Here's something I noticed when browsing the App Store a few months back: apps in the "interview preparation" category are quietly generating solid subscription revenue. Names like "Mock Interview AI" and "Interview Coach Pro" appear in the lifestyle and education charts, with price points between $8–$25/month, and they're not tiny operations.
The market makes sense when you think about it. Job searching is a high-stakes activity where people genuinely want to improve. The motivation to practice is there — what's historically been missing is an accessible, on-demand way to get feedback on your actual answers. AI changes that equation.
This guide walks through building a production-ready AI interview coach app with Rork Max. I'll cover the full pipeline — voice recording, transcription via Whisper, evaluation via Claude 4, session storage, and a freemium monetization model — with working code for each component.
Why This App Category Makes Sense for Indie Developers
Before diving into implementation, it's worth understanding what makes this a good market to enter.

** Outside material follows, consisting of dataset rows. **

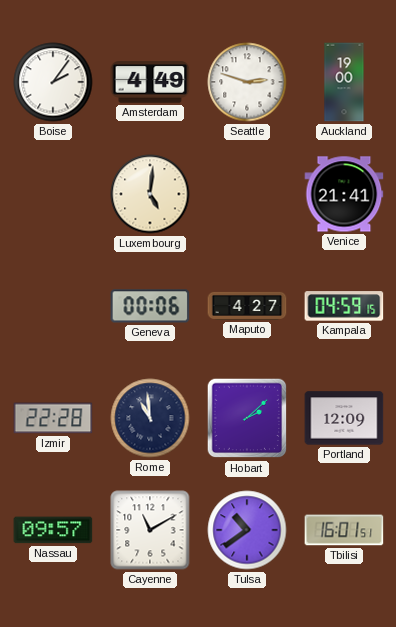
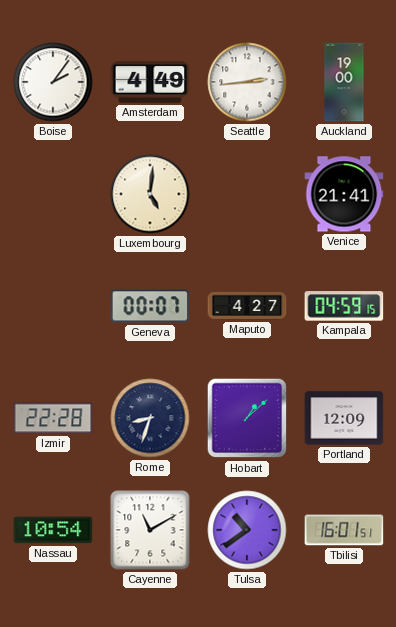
Seattle: 2:48 -> 2:44
Geneva: 00:06 -> 00:07
Rome: 10:59 -> 8:33
Hobart: 2:08 -> 1:08
Nassau: 09:57 -> 10:54
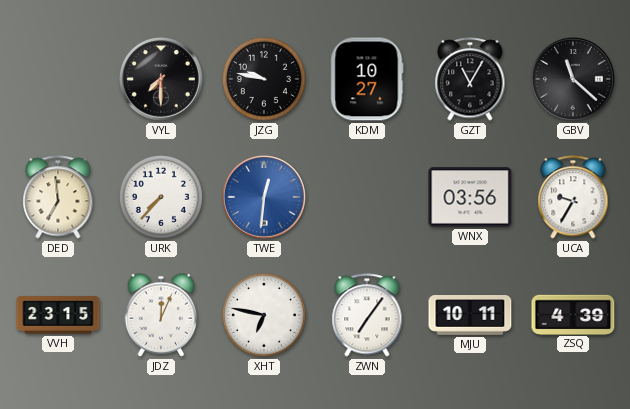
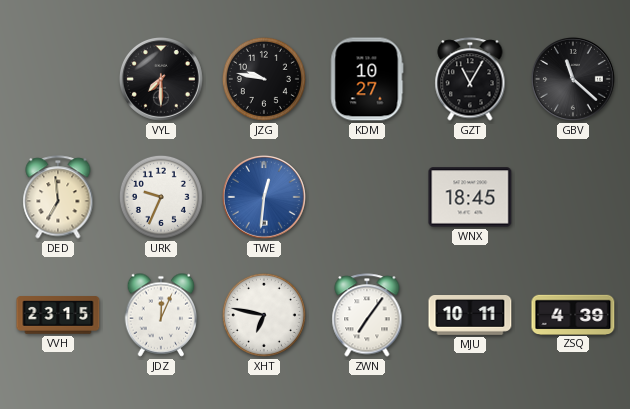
URK: 7:37 -> 9:34
WNX: 03:56 -> 18:45
UCA: 9:35 -> none
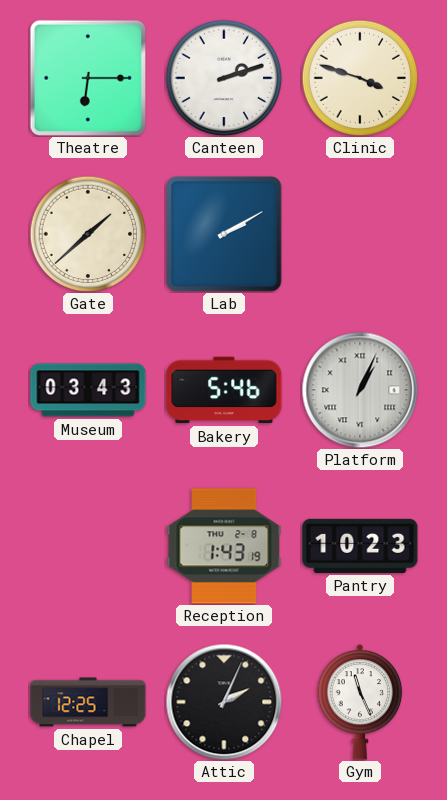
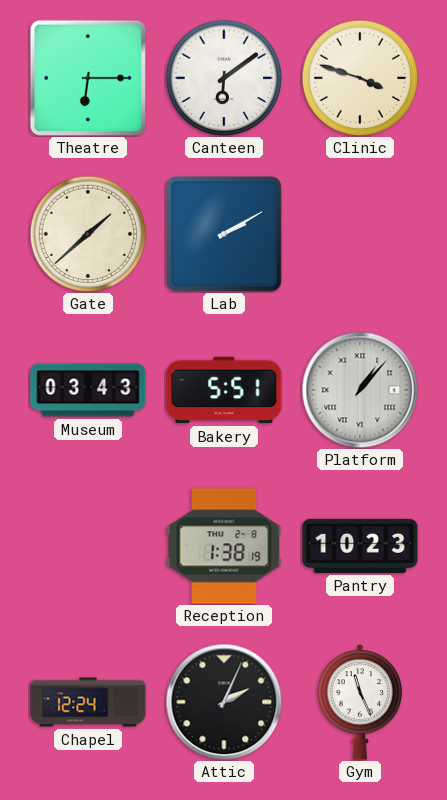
Canteen: 2:12 -> 6:09
Bakery: 5:46 -> 5:51
Platform: 1:04 -> 1:07
Reception: 1:43 -> 1:38
Chapel: 12:25 -> 12:24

Recurring need with seasonal spikes. Job searching happens throughout the year, with peaks during hiring seasons. Unlike a one-time utility app, interview prep is something users return to over weeks or months as they actively search.
High willingness to pay. If someone lands a job that pays $10,000 more per year, they'll happily look back at a $20/month subscription as one of the best ROIs of their life. The value proposition is clear and the payback period is obvious.
Underserved in non-English markets. High-quality interview prep apps designed specifically for Japanese-style interviews, German corporate culture, or Korean hiring processes are genuinely rare. Localizing this concept is itself a competitive advantage.
Technical moat is real but buildable. The combination of speech recognition + AI evaluation + progress tracking is sophisticated enough to be defensible, but entirely achievable with Rork Max and the right APIs.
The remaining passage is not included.